-------- RECORDS PROVIDED

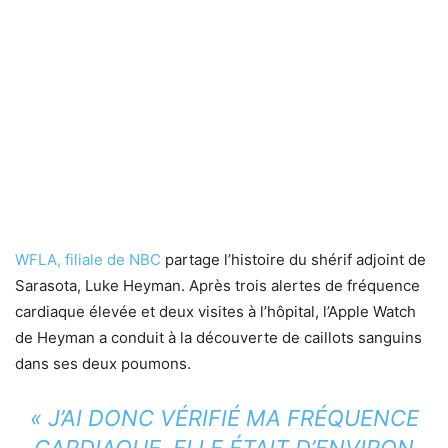
WFLA, filiale de NBC
partage l’histoire du shérif adjoint de
Sarasota, Luke Heyman. Après trois alertes de fréquence
cardiaque élevée et deux visites à l’hôpital, l’Apple Watch
de Heyman a conduit à la découverte de caillots sanguins
dans ses deux poumons.
« J’AI DONC VÉRIFIÉ MA FRÉQUENCE
CARDIAQUE, ELLE ÉTAIT D’ENVIRON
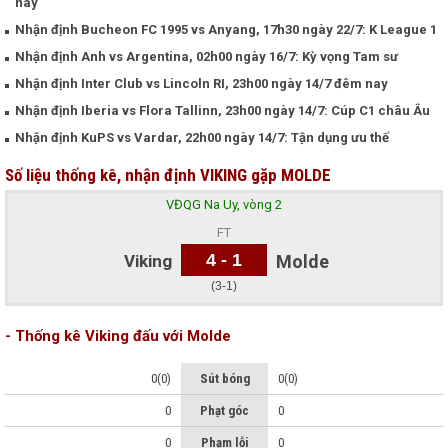
nay
Nhận định Bucheon FC 1995 vs Anyang, 17h30 ngày 22/7: K League 1
Nhận định Anh vs Argentina, 02h00 ngày 16/7: Kỳ vọng Tam sư
Nhận định Inter Club vs Lincoln RI, 23h00 ngày 14/7 đêm nay
Nhận định Iberia vs Flora Tallinn, 23h00 ngày 14/7: Cúp C1 châu Âu
Nhận định KuPS vs Vardar, 22h00 ngày 14/7: Tận dụng ưu thế
Số liệu thống kê, nhận định VIKING gặp MOLDE
VĐQG Na Uy, vòng 2
FT
4 - 1
Viking
Molde
(3-1)
- Thống kê Viking đấu với Molde
0(0)
Sút bóng
0(0)
0
Phạt góc
0
0
Phạm lỗi
0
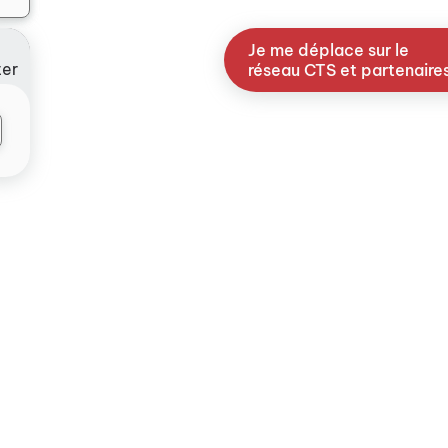
Je me déplace sur le
ter
réseau CTS et partenaire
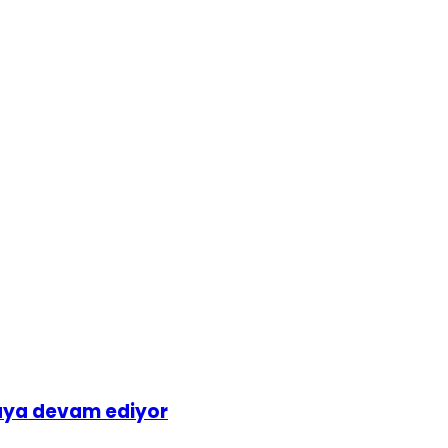
maya devam ediyor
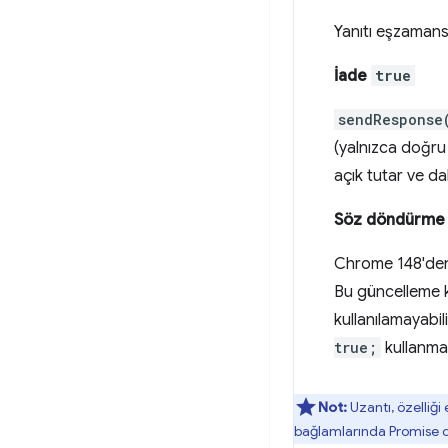
Yanıtı eşzamans
İade
true
sendResponse
(yalnızca doğru
açık tutar ve d
Söz döndürme
Chrome 148'den i
Bu güncelleme k
kullanılamayabil
true;
kullanmak
Not:
Uzantı, özelliği e
bağlamlarında Promise de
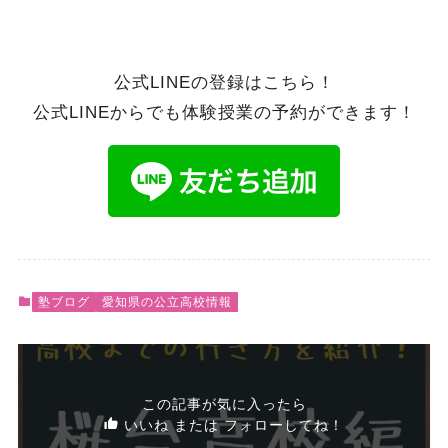
公式LINEの登録はこちら！
公式LINEからでも体験授業の予約ができます！
塾ブログ
愛知県の公立高校情報
この記事が気に入ったら
いいね または フォローしてね！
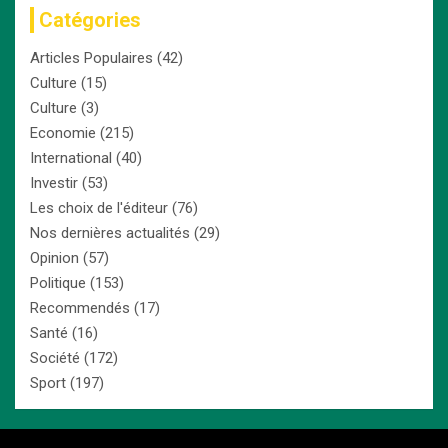
Catégories
Articles Populaires
(42)
Culture
(15)
Culture
(3)
Economie
(215)
International
(40)
Investir
(53)
Les choix de l'éditeur
(76)
Nos dernières actualités
(29)
Opinion
(57)
Politique
(153)
Recommendés
(17)
Santé
(16)
Société
(172)
Sport
(197)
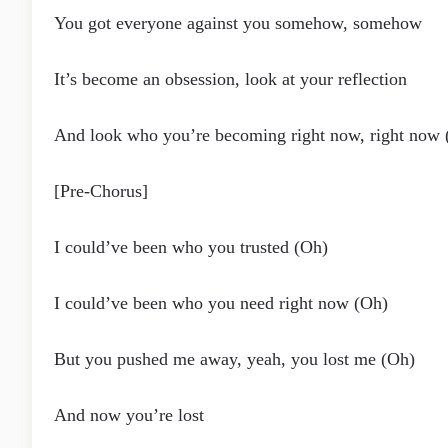
You got everyone against you somehow, somehow
It’s become an obsession, look at your reflection
And look who you’re becoming right now, right now 
[Pre-Chorus]
I could’ve been who you trusted (Oh)
I could’ve been who you need right now (Oh)
But you pushed me away, yeah, you lost me (Oh)
And now you’re lost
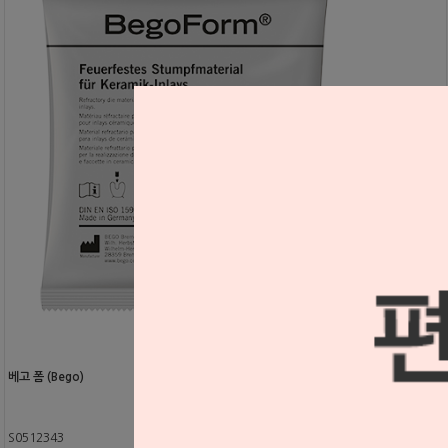
베고 폼 (Bego)
S0512343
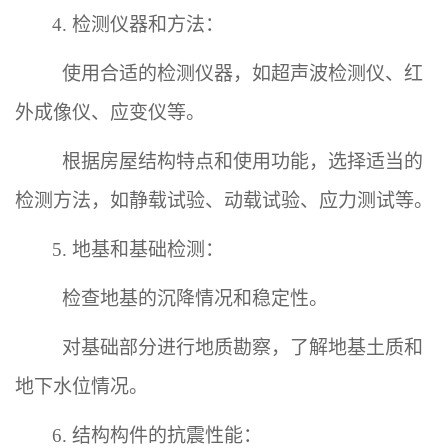
4. 检测仪器和方法：
使用合适的检测仪器，如超声波检测仪、红
外成像仪、应变仪等。
根据房屋结构特点和使用功能，选择适当的
检测方法，如静载试验、动载试验、应力测试等。
5. 地基和基础检测：
检查地基的沉降情况和稳定性。
对基础部分进行地质勘察，了解地基土质和
地下水位情况。
6. 结构构件的抗震性能：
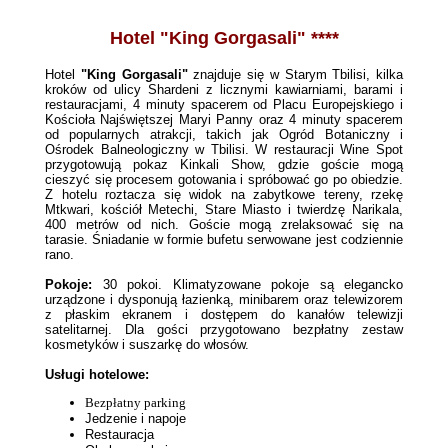
Hotel "
King Gorgasali"
****
Hotel
"King Gorgasali"
znajduje się w Starym Tbilisi, kilka
kroków od ulicy Shardeni z licznymi kawiarniami, barami i
restauracjami, 4 minuty spacerem od Placu Europejskiego i
Kościoła Najświętszej Maryi Panny oraz 4 minuty spacerem
od popularnych atrakcji, takich jak Ogród Botaniczny i
Ośrodek Balneologiczny w Tbilisi. W restauracji Wine Spot
przygotowują pokaz Kinkali Show, gdzie goście mogą
cieszyć się procesem gotowania i spróbować go po obiedzie.
Z hotelu roztacza się widok na zabytkowe tereny, rzekę
Mtkwari, kościół Metechi, Stare Miasto i twierdzę Narikala,
400 metrów od nich. Goście mogą zrelaksować się na
tarasie. Śniadanie w formie bufetu serwowane jest codziennie
rano.
Pokoje:
30 pokoi. Klimatyzowane pokoje są elegancko
urządzone i dysponują łazienką, minibarem oraz telewizorem
z płaskim ekranem i dostępem do kanałów telewizji
satelitarnej. Dla gości przygotowano bezpłatny zestaw
kosmetyków i suszarkę do włosów.
Usługi hotelowe:
Bezpłatny parking
Jedzenie i napoje
Restauracja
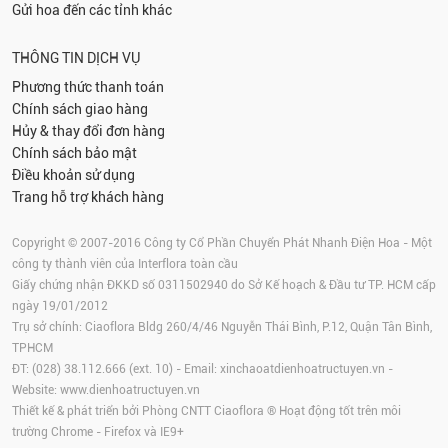
Gửi hoa đến các tỉnh khác
THÔNG TIN DỊCH VỤ
Phương thức thanh toán
Chính sách giao hàng
Hủy & thay đổi đơn hàng
Chính sách bảo mật
Điều khoản sử dụng
Trang hỗ trợ khách hàng
Copyright © 2007-2016 Công ty Cổ Phần Chuyển Phát Nhanh Điện Hoa - Một
công ty thành viên của Interflora toàn cầu
Giấy chứng nhận ĐKKD số 0311502940 do Sở Kế hoạch & Đầu tư TP. HCM cấp
ngày 19/01/2012
Trụ sở chính: Ciaoflora Bldg 260/4/46 Nguyễn Thái Bình, P.12, Quận Tân Bình,
TPHCM
ĐT: (028) 38.112.666 (ext. 10) - Email:
xinchaoatdienhoatructuyen.vn
-
Website:
www.dienhoatructuyen.vn
Thiết kế & phát triển bởi Phòng CNTT Ciaoflora ® Hoạt động tốt trên môi
trường
Chrome
-
Firefox
và IE9+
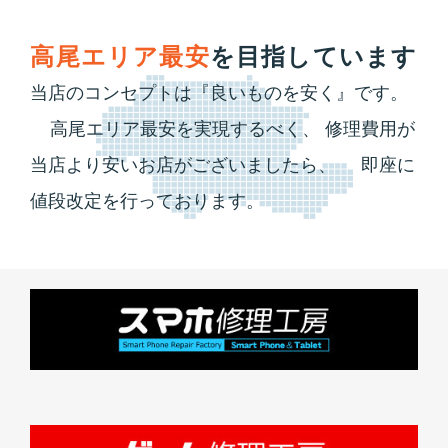
高尾エリア最安
を目指しています
当店のコンセプトは『良いものを安く』です。
高尾エリア最安を実現するべく、
修理費用が
当店より安いお店がございましたら、
即座に
値段改定を行っております。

----------------

TASK REQUIREMENTS: Please write the data out again exactly, but do not carry over the pictures.

FINISHED EXERCISE:
WFLA, filiale de NBC
partage l’histoire du shérif adjoint de
Sarasota, Luke Heyman. Après trois alertes de fréquence
cardiaque élevée et deux visites à l’hôpital, l’Apple Watch
de Heyman a conduit à la découverte de caillots sanguins
dans ses deux poumons.
« J’AI DONC VÉRIFIÉ MA FRÉQUENCE
CARDIAQUE, ELLE ÉTAIT D’ENVIRON
nay
Nhận định Bucheon FC 1995 vs Anyang, 17h30 ngày 22/7: K League 1
Nhận định Anh vs Argentina, 02h00 ngày 16/7: Kỳ vọng Tam sư
Nhận định Inter Club vs Lincoln RI, 23h00 ngày 14/7 đêm nay
Nhận định Iberia vs Flora Tallinn, 23h00 ngày 14/7: Cúp C1 châu Âu
Nhận định KuPS vs Vardar, 22h00 ngày 14/7: Tận dụng ưu thế
Số liệu thống kê, nhận định VIKING gặp MOLDE
VĐQG Na Uy, vòng 2
FT
4 - 1
Viking
Molde
(3-1)
- Thống kê Viking đấu với Molde
0(0)
Sút bóng
0(0)
0
Phạt góc
0
0
Phạm lỗi
0
Je me déplace sur le
ter
réseau CTS et partenaire
maya devam ediyor
Yanıtı eşzamans
İade
true
sendResponse
(yalnızca doğru
açık tutar ve d
Söz döndürme
Chrome 148'den i
Bu güncelleme k
kullanılamayabil
true;
kullanmak
Not:
Uzantı, özelliği e
bağlamlarında Promise de
公式LINEの登録はこちら！
公式LINEからでも体験授業の予約ができます！
塾ブログ
愛知県の公立高校情報
この記事が気に入ったら
いいね または フォローしてね！
Catégories
Articles Populaires
(42)
Culture
(15)
Culture
(3)
Economie
(215)
International
(40)
Investir
(53)
Les choix de l'éditeur
(76)
Nos dernières actualités
(29)
Opinion
(57)
Politique
(153)
Recommendés
(17)
Santé
(16)
Société
(172)
Sport
(197)
You got everyone against you somehow, somehow
It’s become an obsession, look at your reflection
And look who you’re becoming right now, right now 
[Pre-Chorus]
I could’ve been who you trusted (Oh)
I could’ve been who you need right now (Oh)
But you pushed me away, yeah, you lost me (Oh)
And now you’re lost
베고 폼 (Bego)
S0512343
4. 检测仪器和方法：
使用合适的检测仪器，如超声波检测仪、红
外成像仪、应变仪等。
根据房屋结构特点和使用功能，选择适当的
检测方法，如静载试验、动载试验、应力测试等。
5. 地基和基础检测：
检查地基的沉降情况和稳定性。
对基础部分进行地质勘察，了解地基土质和
地下水位情况。
6. 结构构件的抗震性能：
Hotel "
King Gorgasali"
****
Hotel
"King Gorgasali"
znajduje się w Starym Tbilisi, kilka
kroków od ulicy Shardeni z licznymi kawiarniami, barami i
restauracjami, 4 minuty spacerem od Placu Europejskiego i
Kościoła Najświętszej Maryi Panny oraz 4 minuty spacerem
od popularnych atrakcji, takich jak Ogród Botaniczny i
Ośrodek Balneologiczny w Tbilisi. W restauracji Wine Spot
przygotowują pokaz Kinkali Show, gdzie goście mogą
cieszyć się procesem gotowania i spróbować go po obiedzie.
Z hotelu roztacza się widok na zabytkowe tereny, rzekę
Mtkwari, kościół Metechi, Stare Miasto i twierdzę Narikala,
400 metrów od nich. Goście mogą zrelaksować się na
tarasie. Śniadanie w formie bufetu serwowane jest codziennie
rano.
Pokoje:
30 pokoi. Klimatyzowane pokoje są elegancko
urządzone i dysponują łazienką, minibarem oraz telewizorem
z płaskim ekranem i dostępem do kanałów telewizji
satelitarnej. Dla gości przygotowano bezpłatny zestaw
kosmetyków i suszarkę do włosów.
Usługi hotelowe:
Bezpłatny parking
Jedzenie i napoje
Restauracja
Gửi hoa đến các tỉnh khác
THÔNG TIN DỊCH VỤ
Phương thức thanh toán
Chính sách giao hàng
Hủy & thay đổi đơn hàng
Chính sách bảo mật
Điều khoản sử dụng
Trang hỗ trợ khách hàng
Copyright © 2007-2016 Công ty Cổ Phần Chuyển Phát Nhanh Điện Hoa - Một
công ty thành viên của Interflora toàn cầu
Giấy chứng nhận ĐKKD số 0311502940 do Sở Kế hoạch & Đầu tư TP. HCM cấp
ngày 19/01/2012
Trụ sở chính: Ciaoflora Bldg 260/4/46 Nguyễn Thái Bình, P.12, Quận Tân Bình,
TPHCM
ĐT: (028) 38.112.666 (ext. 10) - Email:
xinchaoatdienhoatructuyen.vn
-
Website:
www.dienhoatructuyen.vn
Thiết kế & phát triển bởi Phòng CNTT Ciaoflora ® Hoạt động tốt trên môi
trường
Chrome
-
Firefox
và IE9+
高尾エリア最安
を目指しています
当店のコンセプトは『良いものを安く』です。
高尾エリア最安を実現するべく、
修理費用が
当店より安いお店がございましたら、
即座に
値段改定を行っております。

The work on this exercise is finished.